I hesitated starting this blog, but after real consideration and deep reflection I decided to go ahead.  It takes a lot to be vulnerable, but I recently published an article in my church’s magazine about struggles I have had with my son, who has ADHD, and how faith in God helped me.  I got so many positive responses from people who have had similar experiences and how having someone’s different perspective helped them as well.  It has given me the courage to write about my personal experiences with ADHD as an adult women, mother and wife and dealing with ADHD and ODD in my oldest son.

There’s two main ideas for my blog.  The first is to experience my life with ADHD, and the second is to see ADHD through the eyes of the parent.

My goals for this blog is to be open and honest.  I want the good and the bad to show through and how I deal with them.  I plan on showing the “tricks” to my brain and hopefully you can better understand how at least one person’s ADHD brain works.  I’ll show you how I clean, work, create, and organize.

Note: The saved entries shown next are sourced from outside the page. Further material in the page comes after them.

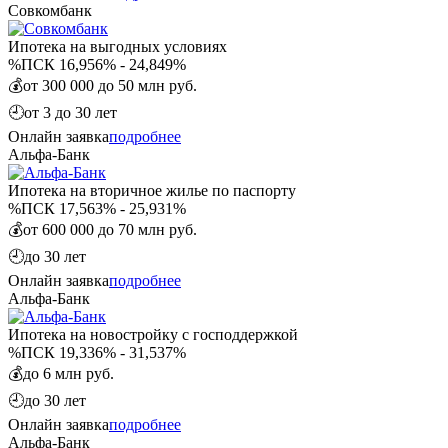
Совкомбанк
Ипотека на выгодных условиях
%
ПСК 16,956% - 24,849%
💰
от 300 000 до 50 млн руб.
🕘
от 3 до 30 лет
Онлайн заявка
подробнее
Альфа-Банк
Ипотека на вторичное жилье по паспорту
%
ПСК 17,563% - 25,931%
💰
от 600 000 до 70 млн руб.
🕘
до 30 лет
Онлайн заявка
подробнее
Альфа-Банк
Ипотека на новостройку с господдержкой
%
ПСК 19,336% - 31,537%
💰
до 6 млн руб.
🕘
до 30 лет
Онлайн заявка
подробнее
Альфа-Банк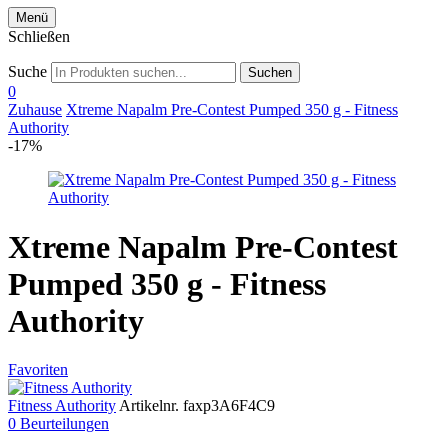
Menü
Schließen
Suche
Suchen
0
Zuhause
Xtreme Napalm Pre-Contest Pumped 350 g - Fitness
Authority
-17%
Xtreme Napalm Pre-Contest
Pumped 350 g - Fitness
Authority
Favoriten
Fitness Authority
Artikelnr.
faxp3A6F4C9
0 Beurteilungen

The more intense part of the blog will be about my son.  As a parent with a child who has severe ADHD dealing with the everyday is complicated and hard.  There has been so many moments that I have cried and so often that I have felt like my heart was going to break.  Sometimes I have to look back to see the entire picture and that’s when I see how much he has grown and how far he has come, and I can forget the little hard moments.  So regardless of my constant worry I know that we are making progress and there is a lot of reason’s to find joy.  Hopefully, what I have learned and experienced with my son can give you a bigger picture so that with your struggles you can find what you need to find joy!